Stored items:
▬▬▬▬▬▬▬▬▬▬

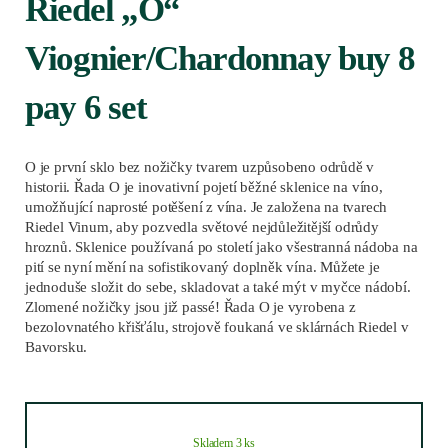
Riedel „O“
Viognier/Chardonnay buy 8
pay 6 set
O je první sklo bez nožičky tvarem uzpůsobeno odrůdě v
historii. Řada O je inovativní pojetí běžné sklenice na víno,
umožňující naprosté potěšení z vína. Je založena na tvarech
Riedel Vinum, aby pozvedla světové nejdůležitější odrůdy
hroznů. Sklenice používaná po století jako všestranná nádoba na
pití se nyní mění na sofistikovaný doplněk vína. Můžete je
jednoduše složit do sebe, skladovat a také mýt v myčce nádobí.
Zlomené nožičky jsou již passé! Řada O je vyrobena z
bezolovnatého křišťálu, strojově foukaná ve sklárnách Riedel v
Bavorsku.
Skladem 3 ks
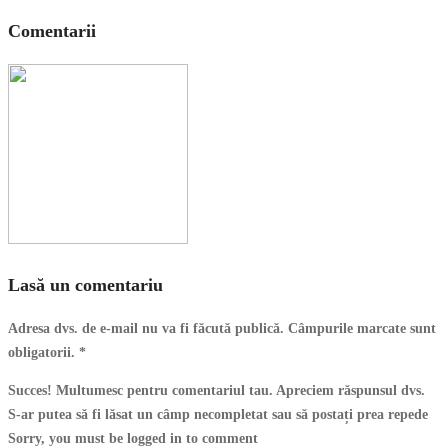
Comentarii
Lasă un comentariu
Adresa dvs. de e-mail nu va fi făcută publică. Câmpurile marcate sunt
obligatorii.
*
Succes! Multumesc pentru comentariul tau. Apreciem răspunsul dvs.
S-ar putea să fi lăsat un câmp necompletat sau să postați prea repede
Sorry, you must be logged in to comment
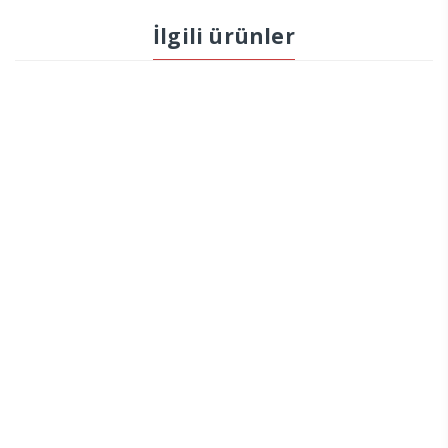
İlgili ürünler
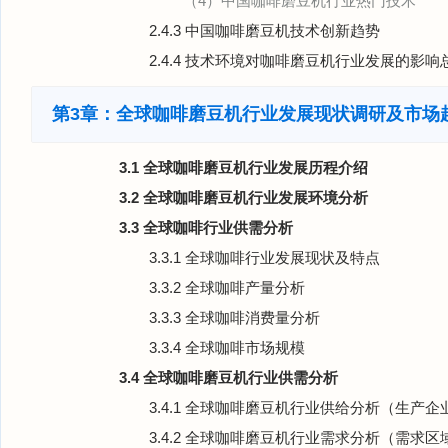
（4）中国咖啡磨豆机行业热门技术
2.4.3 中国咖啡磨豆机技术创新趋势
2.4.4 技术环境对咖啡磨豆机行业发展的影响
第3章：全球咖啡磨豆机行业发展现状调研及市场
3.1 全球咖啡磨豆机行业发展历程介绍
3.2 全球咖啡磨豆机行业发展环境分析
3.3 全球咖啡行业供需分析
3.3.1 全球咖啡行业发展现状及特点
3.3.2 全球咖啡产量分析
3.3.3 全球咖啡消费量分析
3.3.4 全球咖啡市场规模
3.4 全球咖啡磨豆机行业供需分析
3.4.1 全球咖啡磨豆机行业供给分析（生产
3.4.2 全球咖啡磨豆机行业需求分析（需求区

▬▬▬▬▬▬▬▬▬▬

§ **Problem description**: Copy out every line above where "Riedel" is present.

§ **Task solution**:
Riedel „O“
Riedel Vinum, aby pozvedla světové nejdůležitější odrůdy
bezolovnatého křišťálu, strojově foukaná ve sklárnách Riedel v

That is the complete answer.